Sri Lanka, sent in to bat, were 83-5 in the 24th over when the umpires stopped play with officials deeming the surface too treacherous for play to continue.
Australian match referee Alan Hurst called off the game after discussions with the umpires and local officials.
The match was academic as India held an unassailable 3-1 lead in the series.
The game came to a head after a ball from debutant India seamer Sudeep Tyagi bounced alarmingly before going head-high to wicketkeeper Mahendra Dhoni.
And following a conference, Sri Lanka captain Kumar Sangakkara and India counterpart Dhoni approached umpires Marais Erasmus and Shavir Tarapore, who agreed to call the game off.
The square had been relaid in April but came in for fierce criticism during both the Champions League and the one-day series against Australia because of its low bounce.
The groundsman had attempted to remedy the situation by binding it with winter grass in time for this game but only succeeded in making matters worse.
As the Delhi and District Cricket Association apologised to spectators, some of whom smashed seats in their fury, and promised to refund all paying ticket-holders, former Indian captains queued up to criticise organisers.
Dilip Vengsarkar, also a former chief selector, laid the blame with the Board of Control for Cricket in India pitch committee and called for the board to react swiftly.
"It is a shameful incident that this kind of pitch is prepared for an international match. [The] BCCI pitch committee must be held responsible and [the] DDCA have to answer a lot of questions. [The] BCCI should take quick action, that is important," he said.
Sunil Gavaskar, who was at the venue, said: "There were tufts of grass on the pitch.
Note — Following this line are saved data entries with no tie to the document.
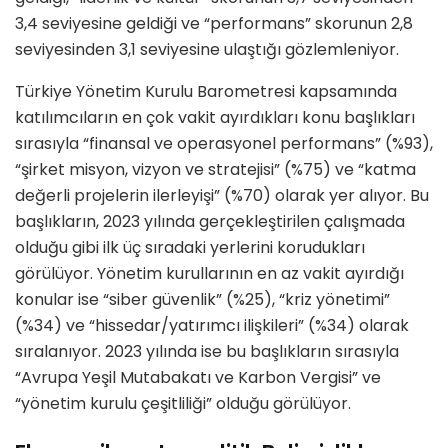
3,4 seviyesine geldiği ve “performans” skorunun 2,8
seviyesinden 3,1 seviyesine ulaştığı gözlemleniyor.​
Türkiye Yönetim Kurulu Barometresi kapsamında
katılımcıların en çok vakit ayırdıkları konu başlıkları
sırasıyla “finansal ve operasyonel performans” (%93),
“şirket misyon, vizyon ve stratejisi” (%75) ve “katma
değerli projelerin ilerleyişi” (%70) olarak yer alıyor. Bu
başlıkların, 2023 yılında gerçekleştirilen çalışmada
olduğu gibi ilk üç sıradaki yerlerini korudukları
görülüyor. Yönetim kurullarının en az vakit ayırdığı
konular ise “siber güvenlik” (%25), “kriz yönetimi”
(%34) ve “hissedar/yatırımcı ilişkileri” (%34) olarak
sıralanıyor. 2023 yılında ise bu başlıkların sırasıyla
“Avrupa Yeşil Mutabakatı ve Karbon Vergisi” ve
“yönetim kurulu çeşitliliği” olduğu görülüyor.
Playing was dangerous, and physical safety of the players is important. The ball was rising from the good length, which is quite dangerous."
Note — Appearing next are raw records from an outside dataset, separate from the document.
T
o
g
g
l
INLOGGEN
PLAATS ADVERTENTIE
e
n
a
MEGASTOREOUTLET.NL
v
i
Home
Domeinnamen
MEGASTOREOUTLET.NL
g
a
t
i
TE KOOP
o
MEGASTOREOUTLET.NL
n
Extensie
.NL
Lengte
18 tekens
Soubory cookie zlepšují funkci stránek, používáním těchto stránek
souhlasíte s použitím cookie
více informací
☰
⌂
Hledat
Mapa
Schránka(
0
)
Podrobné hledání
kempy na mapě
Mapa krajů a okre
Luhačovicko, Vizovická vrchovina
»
Former fast bowler Hurst, who played 12 Tests for Australia in the 1970s, and refereed his first Test in 2004, said in a statement: "It was clear that the pitch had extremely variable bounce and was too dangerous for further play.
"I'd like to commend the on-field umpires and captains for continuing as long as they did in the hope that the pitch may settle down. Unfortunately, this did not happen.
"Before abandoning the match, consideration was given to shifting the match to a secondary pitch. However, it was deemed impractical as the secondary pitch was not adequately prepared."